By Shannon Jenkins
Educators in Clayton and Henry counties have devised unique ways to present their students with valuable information for Black History Month. Both county school districts offer a variety of events targeted at students from kindergarten to 12th grade throughout the month while Clayton County's institution of higher learning appeals to college students through film.
At Clayton County Public Schools, one event has created quite a buzz at Jonesboro Middle School, which caters to sixth, seventh and eighth grades.
Principal Kay Sledge said the school's Black History Bowl, which was incorporated into the school's Black History Month program in February 2000, is very popular with the students.
"They love it; are you kidding me?" she said. "It's a big thing."
The bowl, scheduled for Feb. 16, offers students a competition with a College Bowl atmosphere.
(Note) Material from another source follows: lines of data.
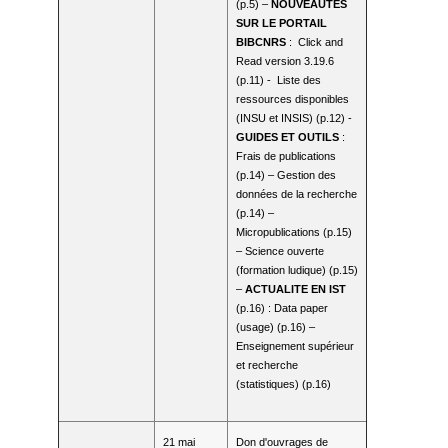
(p.5) –
NOUVEAUTES
SUR LE PORTAIL
BIBCNRS
: Click and
Read version 3.19.6
(p.11) - Liste des
ressources disponibles
(INSU et INSIS) (p.12) -
GUIDES ET OUTILS
:
Frais de publications
(p.14) – Gestion des
données de la recherche
(p.14) –
Micropublications (p.15)
– Science ouverte
(formation ludique) (p.15)
–
ACTUALITE EN IST
(p.16) : Data paper
(usage) (p.16) –
Enseignement supérieur
et recherche
(statistiques) (p.16)
21 mai
Don d'ouvrages de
Sledge said teachers select 10 students from each grade through process of elimination to compete in the bowl, which is televised throughout the campus.
To prepare for the event, students must brush up on black history by reading "101 Things Everyone Should Know About African-American History," a booklet Sledge selected for this year's event. The principal said facts from the book and materials used in prior bowls are posted along the hallways so students are constantly seeing the information.
"We can't walk anywhere without seeing the facts," she said.
Teachers then choose questions for the selected students, who face-off by grade level in hour-long competitions.
Sledge said first-, second- and third-place winners in each grade will receive money, while each student in the school will receive a magazine of famous African-Americans. Bowl participants will also receive a certificate.
"I think the bowl gives students the enthusiasm to learn about the events and people who have changed the course of our history," she said. "It's an exciting way to get students involved."
For Henry County's McDonough Elementary School, students will take a more "stiff" approach to Black History Month with their third annual wax museum on Feb. 16-17.
Erin Pringle, a fifth-grade teacher who sponsors the event, said about 70 students will participate in the project. The students prepare for the big day by researching important black figures they wish to portray, Pringle said. When the day of the wax museum arrives, those students will dress like their chosen black leaders and occupy stations around the cafeteria. Pringle said other McDonough Elementary students will then tour the "wax museum" of "frozen" figures, where they surround a particular figure in small groups. Once a button is pushed, the student unfreezes and gives a brief speech about the person he or she is portraying.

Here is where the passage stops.